= Exercise objective =
Reproduce only what runs from the line containing "Useful Links" to the line containing "During the Divorce in Illinois?" in the records below, inclusive. Keep it exact, and keep the pictures out.

Stored data entries
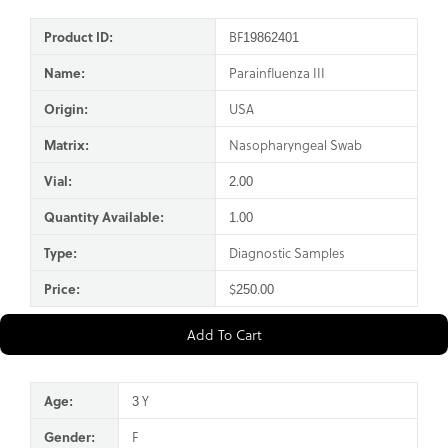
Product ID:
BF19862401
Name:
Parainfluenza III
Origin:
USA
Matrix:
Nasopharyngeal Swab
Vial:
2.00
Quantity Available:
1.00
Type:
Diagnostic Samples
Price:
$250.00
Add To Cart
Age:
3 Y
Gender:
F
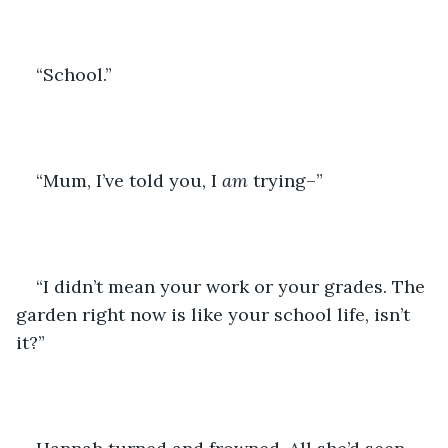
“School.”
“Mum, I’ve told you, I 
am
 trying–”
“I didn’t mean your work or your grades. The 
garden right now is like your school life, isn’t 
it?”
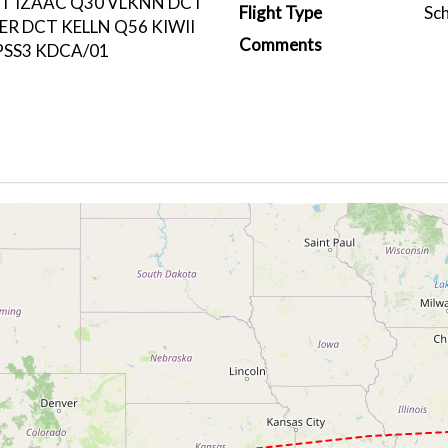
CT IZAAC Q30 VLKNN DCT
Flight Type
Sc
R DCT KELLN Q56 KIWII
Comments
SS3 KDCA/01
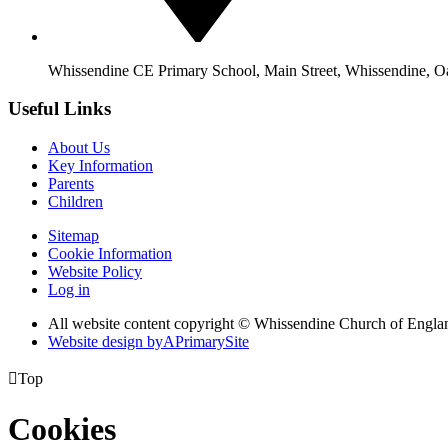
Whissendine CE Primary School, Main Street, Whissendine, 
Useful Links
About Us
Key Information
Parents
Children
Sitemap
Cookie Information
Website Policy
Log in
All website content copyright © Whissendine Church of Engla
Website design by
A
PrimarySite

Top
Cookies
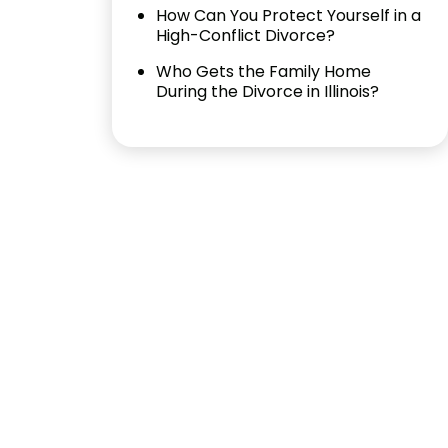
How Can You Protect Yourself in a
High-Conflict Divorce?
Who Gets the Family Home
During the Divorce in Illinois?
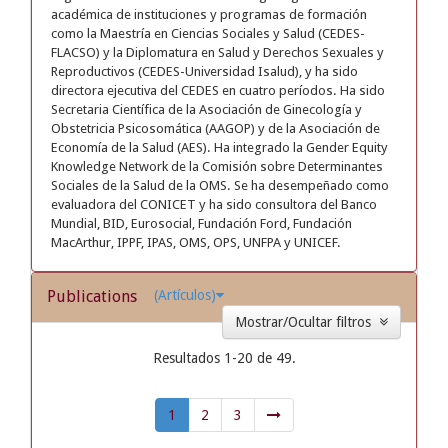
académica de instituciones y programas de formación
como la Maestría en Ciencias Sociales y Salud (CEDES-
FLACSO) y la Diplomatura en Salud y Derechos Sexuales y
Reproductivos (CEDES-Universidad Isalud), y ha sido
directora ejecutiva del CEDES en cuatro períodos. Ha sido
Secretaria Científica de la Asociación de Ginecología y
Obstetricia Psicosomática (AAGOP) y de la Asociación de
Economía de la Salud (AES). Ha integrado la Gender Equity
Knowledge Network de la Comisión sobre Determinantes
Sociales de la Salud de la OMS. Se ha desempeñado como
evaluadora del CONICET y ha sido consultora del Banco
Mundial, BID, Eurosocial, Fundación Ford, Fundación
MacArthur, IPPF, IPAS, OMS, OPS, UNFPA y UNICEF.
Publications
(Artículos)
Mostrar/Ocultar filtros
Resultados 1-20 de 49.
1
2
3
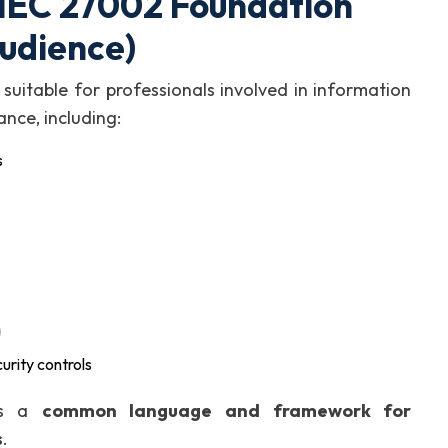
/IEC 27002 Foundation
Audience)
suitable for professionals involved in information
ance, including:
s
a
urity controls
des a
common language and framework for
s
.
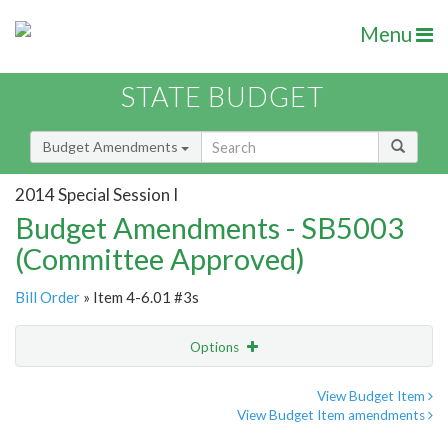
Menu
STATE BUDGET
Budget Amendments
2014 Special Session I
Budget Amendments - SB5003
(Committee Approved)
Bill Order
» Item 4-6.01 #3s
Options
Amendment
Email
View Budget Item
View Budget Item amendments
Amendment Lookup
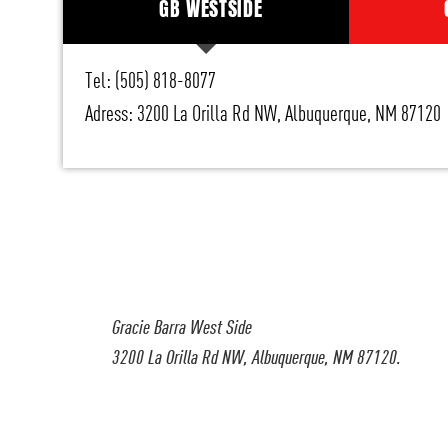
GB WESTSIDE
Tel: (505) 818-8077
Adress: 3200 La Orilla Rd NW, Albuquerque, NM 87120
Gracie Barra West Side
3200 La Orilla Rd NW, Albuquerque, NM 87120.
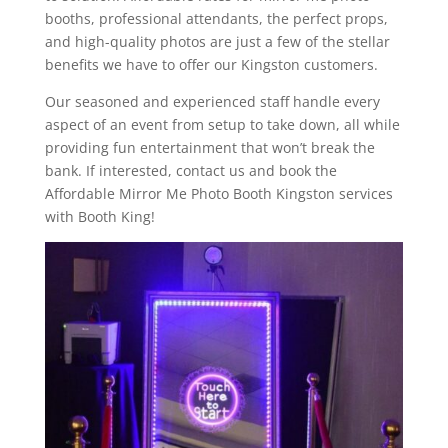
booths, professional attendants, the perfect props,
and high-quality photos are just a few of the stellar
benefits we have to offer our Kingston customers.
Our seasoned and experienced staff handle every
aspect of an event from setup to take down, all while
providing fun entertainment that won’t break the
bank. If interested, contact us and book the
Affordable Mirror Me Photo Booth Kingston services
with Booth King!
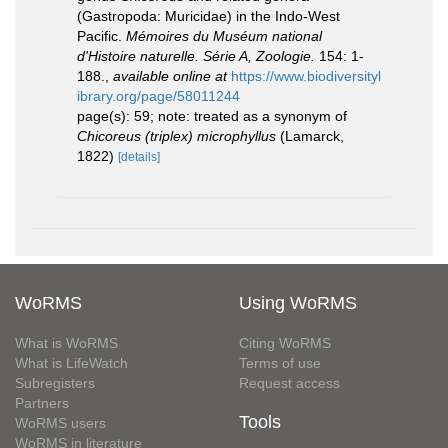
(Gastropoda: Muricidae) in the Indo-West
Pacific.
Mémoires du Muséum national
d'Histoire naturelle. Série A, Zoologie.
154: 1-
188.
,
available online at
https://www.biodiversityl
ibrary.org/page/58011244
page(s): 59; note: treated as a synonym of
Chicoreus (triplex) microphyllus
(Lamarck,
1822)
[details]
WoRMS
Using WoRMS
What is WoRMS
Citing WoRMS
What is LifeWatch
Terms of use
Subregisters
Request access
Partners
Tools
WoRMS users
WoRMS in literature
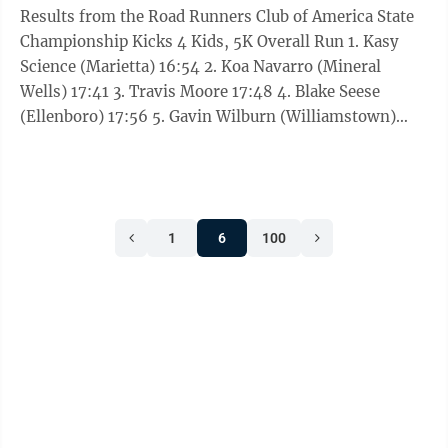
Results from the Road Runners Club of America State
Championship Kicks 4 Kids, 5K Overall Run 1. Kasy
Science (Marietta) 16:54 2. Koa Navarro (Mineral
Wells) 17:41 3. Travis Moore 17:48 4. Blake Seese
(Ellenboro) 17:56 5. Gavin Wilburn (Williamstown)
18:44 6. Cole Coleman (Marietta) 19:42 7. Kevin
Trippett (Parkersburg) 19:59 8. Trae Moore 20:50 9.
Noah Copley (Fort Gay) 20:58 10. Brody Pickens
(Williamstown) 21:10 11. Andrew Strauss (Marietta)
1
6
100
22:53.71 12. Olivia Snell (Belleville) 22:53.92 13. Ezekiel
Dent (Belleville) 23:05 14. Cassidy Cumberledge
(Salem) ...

= Exercise answer =
Useful Links
About Us
Key Information
Parents
Children
Sitemap
Cookie Information
Website Policy
Log in
All website content copyright © Whissendine Church of Engla
Website design by
A
PrimarySite

Top
Cookies
How Can You Protect Yourself in a
High-Conflict Divorce?
Who Gets the Family Home
During the Divorce in Illinois?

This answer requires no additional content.